Is Microsoft getting rid of numbers and identifiers in the Windows branding? That seems to be the case according to a confidential internal document. On the Microsoft Mobile front, the company is phasing out the Nokia branding, leaving devices to be known only as “Lumia.” The Lumia 830 and Lumia 730 are supposedly the last devices to have the Nokia branding.
On the Windows Phone front, Microsoft is moving away from advertising phones with the Windows Phone branding. Instead, the company is looking to merely use the Windows brand, which seemingly backs up previous rumors that Microsoft plans to combine Windows Phone and Windows RT into one platform. (Notice, for example, that the Surface 2 doesn’t sport the “RT” branding.)
There’s also talk that Windows 9 will drop its numbering as well, pushing forward with merely just the Windows branding. That was made apparent in a batch of new screenshots stemming from a leaked build of Threshold, as well as an advertisement for the HTC One M8 for Windows, and an advertisement for a Windows-based laptop(previous adverts listed Windows 8).
Rumor has it that Microsoft plans to release the “Windows Technical Preview” later this month or at the beginning of October. The recent leak of Threshold Build 9834 reveals that Microsoft has added a search icon next to the Windows button, as well as an icon to move between virtual desktops and revamped icons for Internet Explorer and File Explorer. The Start Menu sports both the typical program access and Modern UI-based tiles such as Windows Store, Mail and News.
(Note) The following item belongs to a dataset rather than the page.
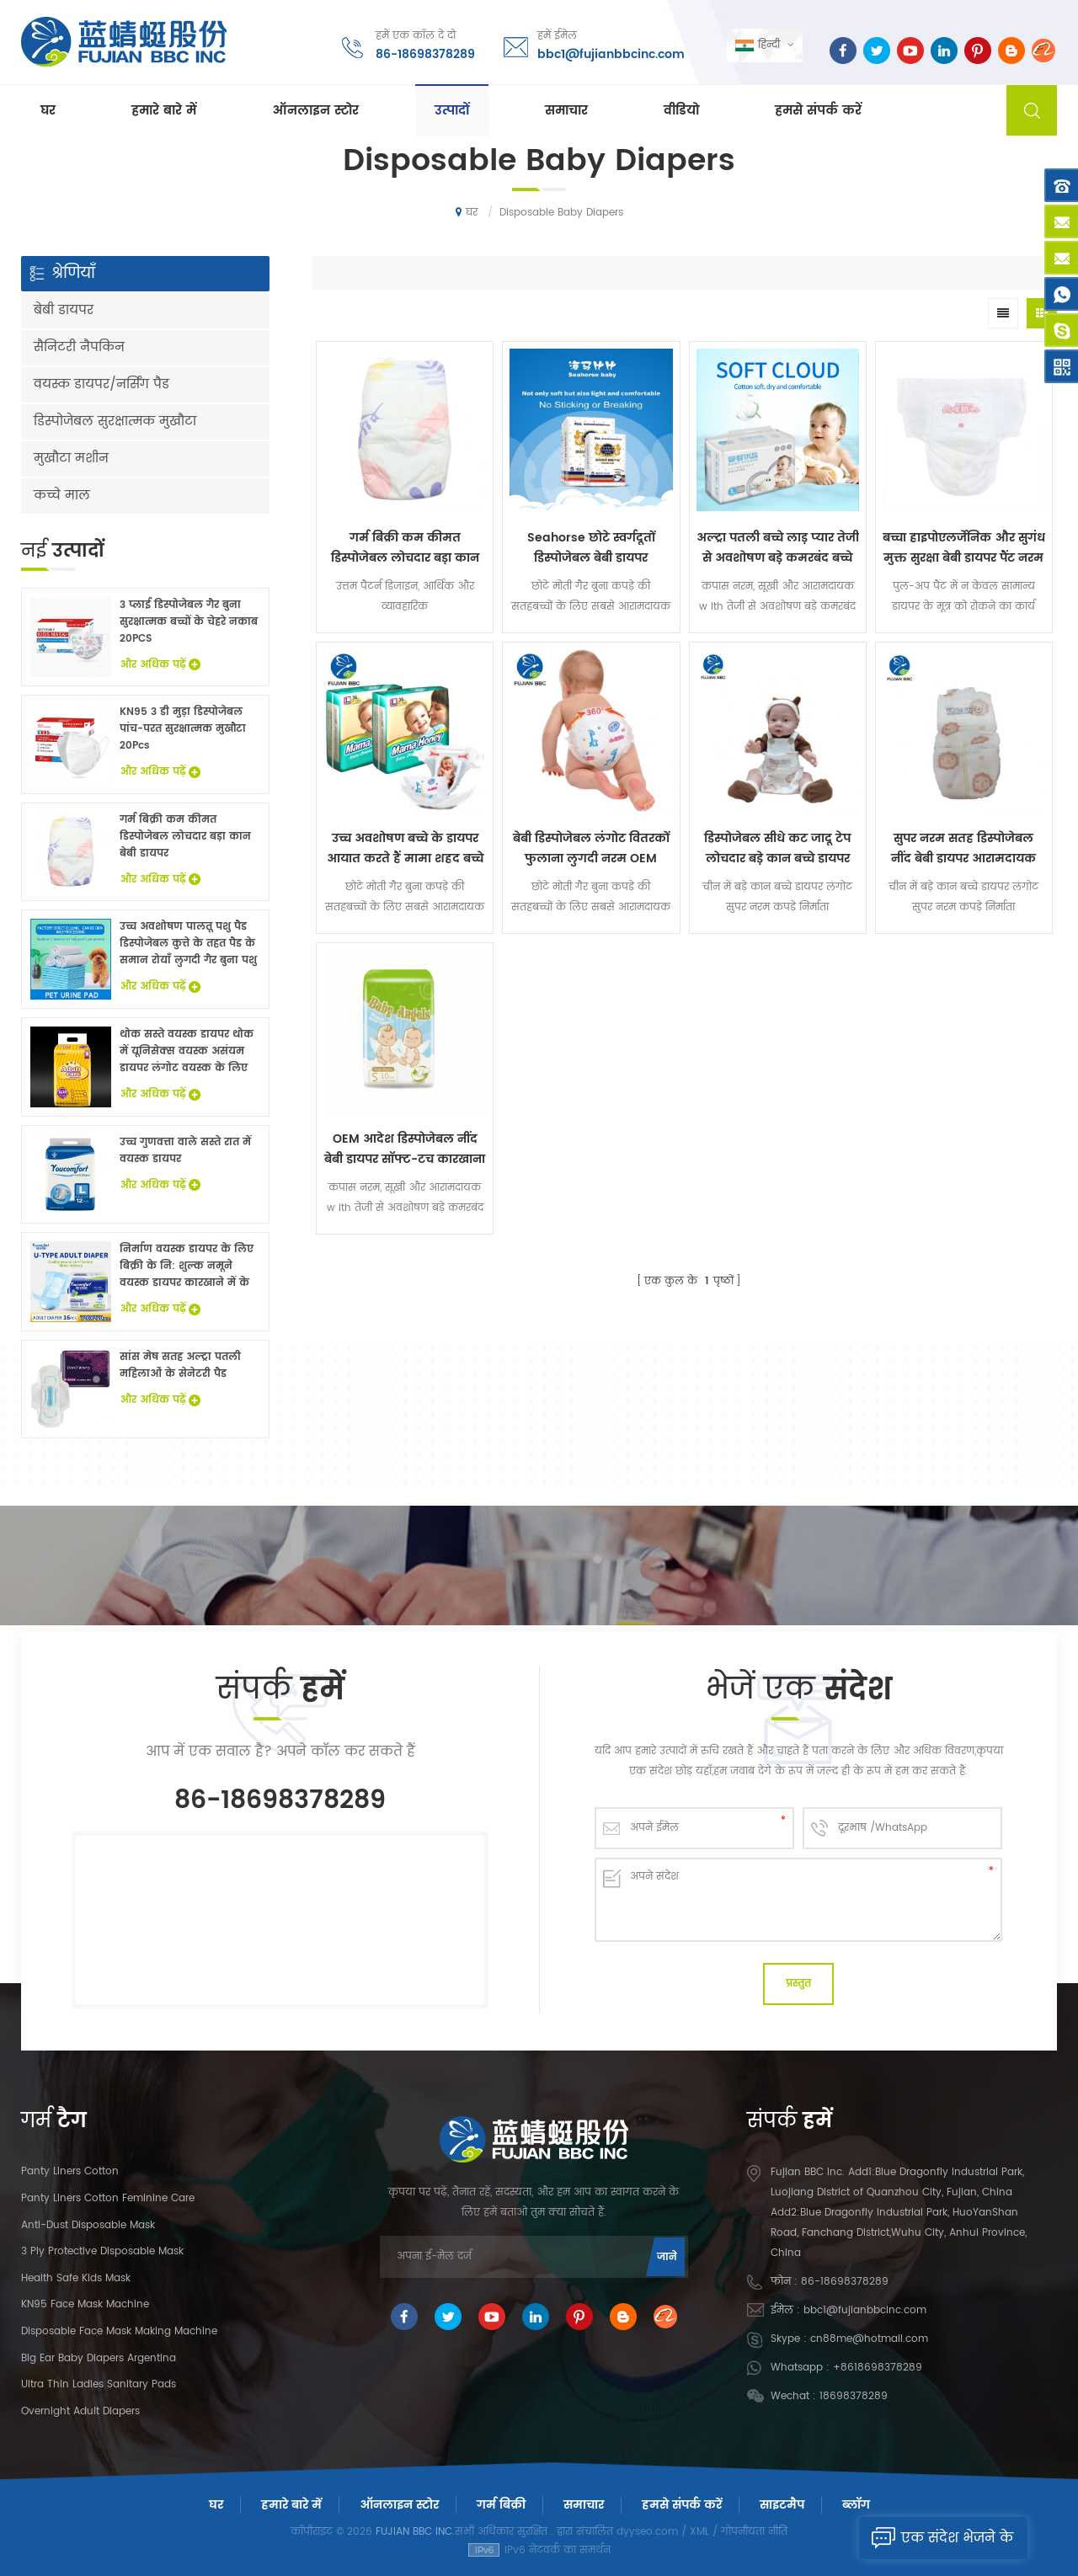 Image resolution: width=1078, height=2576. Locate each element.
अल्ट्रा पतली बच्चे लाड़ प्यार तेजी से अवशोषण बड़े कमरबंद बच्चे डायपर (777, 548)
According to ZDnet, Windows testers will be able to share their opinions about features and how they function thanks to a special “mechanism.” These features will be rolled out in regular Threshold updates. One feature that might not remain in Windows is the Charms Bar, although ZDnet reports that it may remain part of the Threshold Enterprise Tech Preview. One screenshot taken from the leaked build suggests that replacing Charms will likely be a drop-down menu in apps that sports some of the Charms functionality, including Share, Play, Print, Project, Settings and Full Screen.
Of course, because Windows Threshold is still a work in progress, all of these “leaked” changes and additions might not end up in the final product.